Some vehicle insurance companies require higher premiums for bad
Some insurers penalize you more for a poor credit score than others so you have to shop around. Having already reported on factors such as lower credit scores and lower educational levels leading to higher rates for drivers, the nonprofit association on Monday released the results of its research on marital status and insurance rates. In this case, there was no premium imposed by Geico for a widower (Progressive and Farmers did, with the latter slapping a $530 hike in price). With a “good” score, it is $1,631, and for those with a “poor” score it’s $3,426.
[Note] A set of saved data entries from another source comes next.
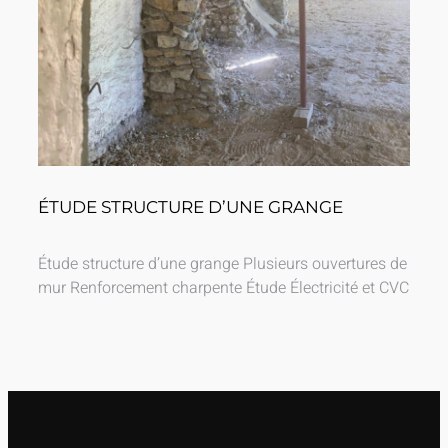
ÉTUDE STRUCTURE D’UNE GRANGE
Étude structure d’une grange Plusieurs ouvertures de
mur Renforcement charpente Étude Électricité et CVC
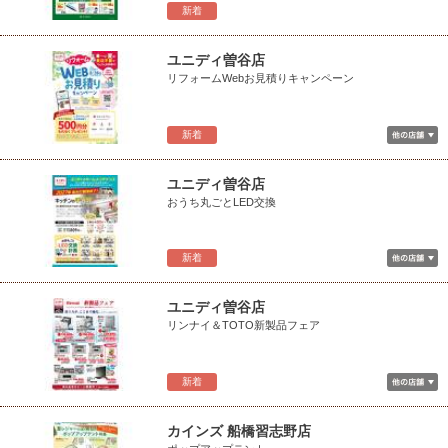
新着
ユニディ曽谷店
リフォームWebお見積りキャンペーン
新着
ユニディ曽谷店
おうち丸ごとLED交換
新着
ユニディ曽谷店
リンナイ＆TOTO新製品フェア
新着
カインズ 船橋習志野店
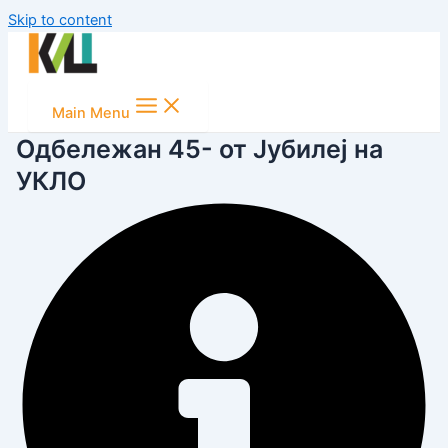
Skip to content
Main Menu
Одбележан 45- от Јубилеј на
УКЛО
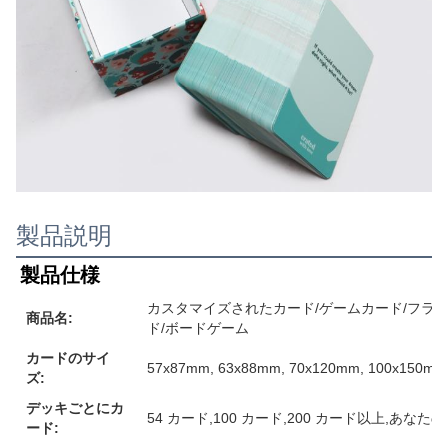
製品説明
製品仕様
カスタマイズされたカード/ゲームカード/フラ
商品名:
ド/ボードゲーム
カードのサイ
57x87mm, 63x88mm, 70x120mm, 10
ズ:
デッキごとにカ
54 カード,100 カード,200 カード以上,あな
ード:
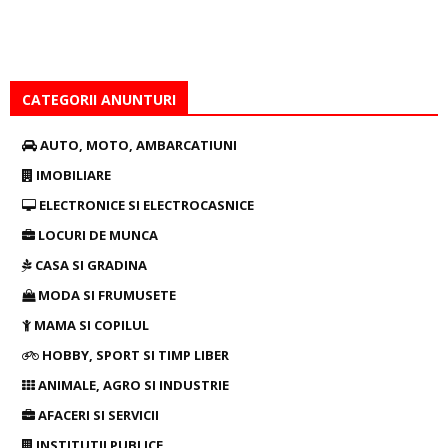
CATEGORII ANUNTURI
AUTO, MOTO, AMBARCATIUNI
IMOBILIARE
ELECTRONICE SI ELECTROCASNICE
LOCURI DE MUNCA
CASA SI GRADINA
MODA SI FRUMUSETE
MAMA SI COPILUL
HOBBY, SPORT SI TIMP LIBER
ANIMALE, AGRO SI INDUSTRIE
AFACERI SI SERVICII
INSTITUTII PUBLICE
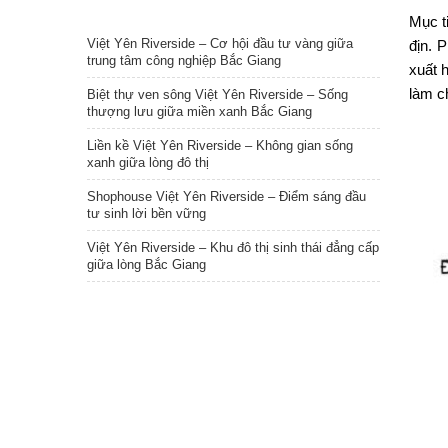
TIN NỔI BẬT
Mục t
Việt Yên Riverside – Cơ hội đầu tư vàng giữa
địn. 
trung tâm công nghiệp Bắc Giang
xuất 
làm c
Biệt thự ven sông Việt Yên Riverside – Sống
thượng lưu giữa miền xanh Bắc Giang
Liền kề Việt Yên Riverside – Không gian sống
xanh giữa lòng đô thị
Shophouse Việt Yên Riverside – Điểm sáng đầu
tư sinh lời bền vững
Việt Yên Riverside – Khu đô thị sinh thái đẳng cấp
giữa lòng Bắc Giang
All major insurers contacted for this article declined to comment, however James Lynch, the Insurance Information Institute’s chief actuary, told Yahoo Autos that he was surprised the CFA was only now bringing this up, stating insurers have been doing this for some time: “The insurers rely on their own internal data”, Lynch said, “they do not rely on a 2004 study”. Consumer Reports just finished an exhaustive study of more than two billion insurance quotes at companies across the country and found that prices can increase dramatically because of your credit history.
The organization has embarked in an all out war against such practices by the insurers, with attacks in recent months as well against the way insurance companies focus more and more on socioeconomic data, such as a motorist’s credit score, discarding useful factors such as tickets and crashes.
Researchers got online quotes from six of the biggest insurance companies for the minimum amount of liability insurance required by states.
“It’s hard for us to imagine why becoming a widow makes you a worse driver”, Hunter said, suggesting that there is no direct correlation between driving risk and marital status. By varying the marital status of this driver, CFA discovered that most insurance providers charge married drivers less than others. You can get your free credit report at www.annualcreditreport.com.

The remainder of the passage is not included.